We always make it a practice to close the pool cover immediately after we are finished swimming to protect our small twins. But one day last summer, when the twins were just 2 years old, I failed to close the cover and instead began working in the garden. A few minutes later, I heard one of the twins crying wildly. I looked over to see that he had fallen in the pool but had pulled himself out. Before having lessons in (your) program he would not have known what to do, and I could not have helped him because I never even heard him fall in…there was not even a splash. Because of the lessons, he knew to right himself in the water, open his eyes to find
the side of the pool, swim to it and pull himself out. It scared us both to death, but I was thrilled that he had developed the skills to save himself in an emergency.
At the Lake
In the still of the night at the end of the dock, a group of children gathered on a boat floating in dark water, to listen to ghost stories. My 4 year old son, A.J., wanted to join them. He approached the boat, not wearing a life jacket as were the other children who were already in the boat. A.J. stepped from the dock to join the other children, but missed the step and fell unnoticed into the dark water. He went down down down, eventually touching his toes on the bottom. All he could think of to do was make the “airplane arms” he had learned during his swimming lessons. By the time he surfaced he was too tired to swim, so he just “rested on the water” until his cries for help were heard by his cousin. His cousin successfully pushed A.J. toward the dock until he could reach a handhold and pull himself out.
When I learned what had happened at the lake, all I could feel was relief that A.J. possessed the skills necessary to survive in the water. Thank you for giving A.J. this gift of life.

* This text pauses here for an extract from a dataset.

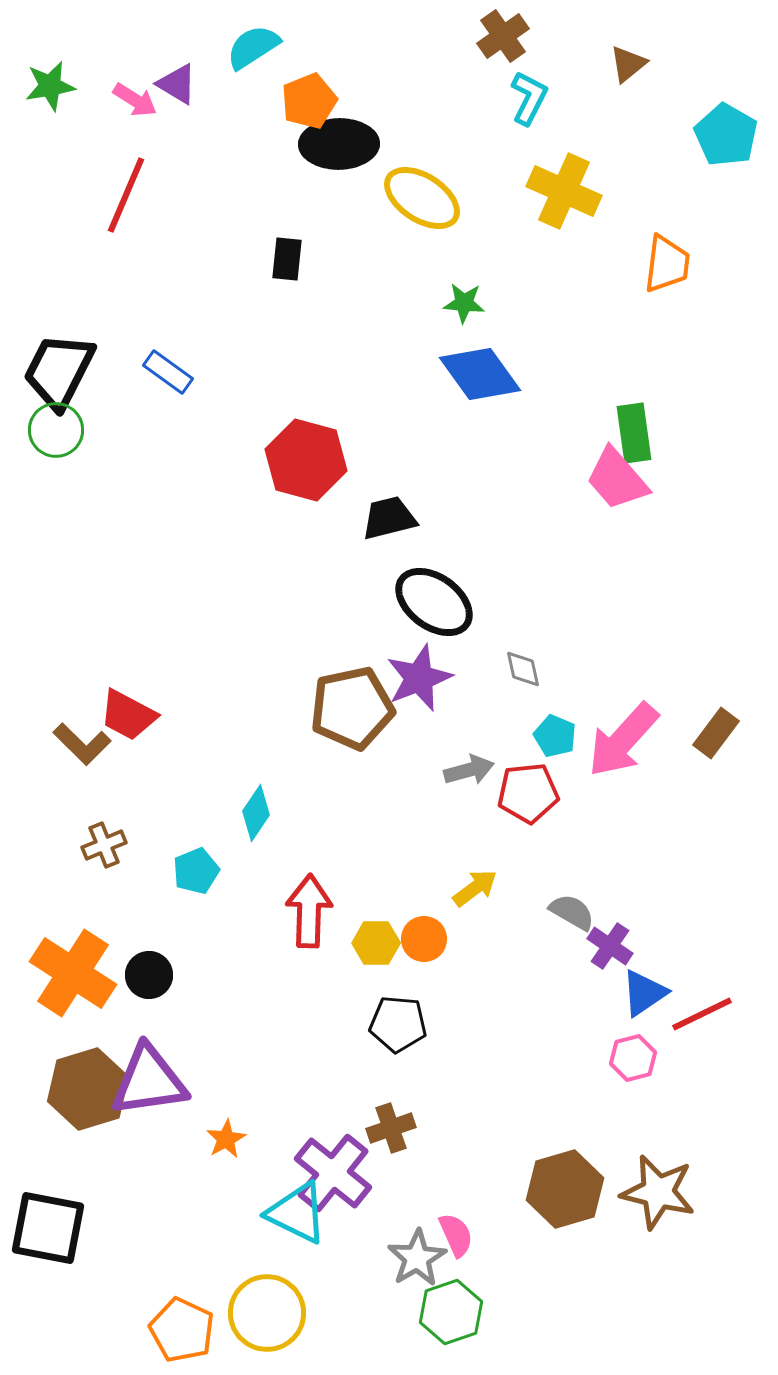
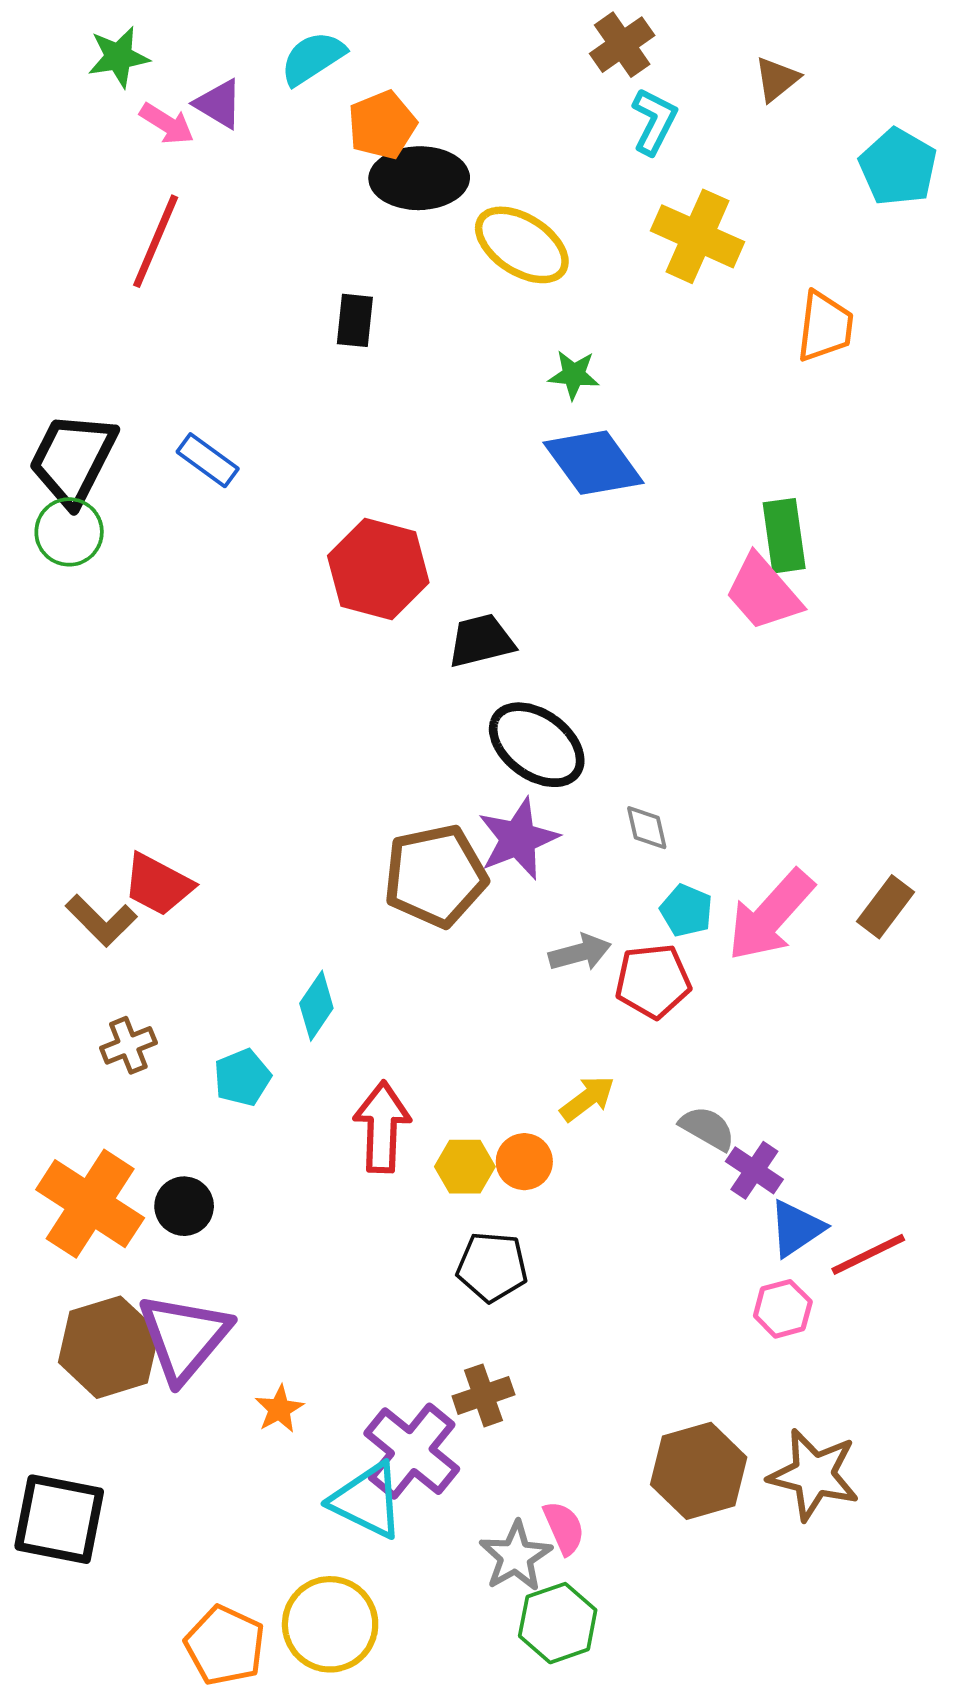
green star: (50, 86) -> (119, 57), moved
purple triangle: (149, 1081) -> (184, 1337), turned -42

Grandma’s Pool in the Autumn
My 2 year old daughter Sarah was playing around the pool at her grandma’s house. She fell backwards into the pool’s deep end. Her 13 year old uncle was panic-stricken. He didn’t know whether to run for help or try to jump in and save Sarah himself. While he yelled for me and decided what to do, Sarah flipped herself over, swam over to the side and pulled herself out. She was standing on the deck by the time I got to her. She was just fine, and she couldn’t understand what all the commotion was about. I was absolutely amazed.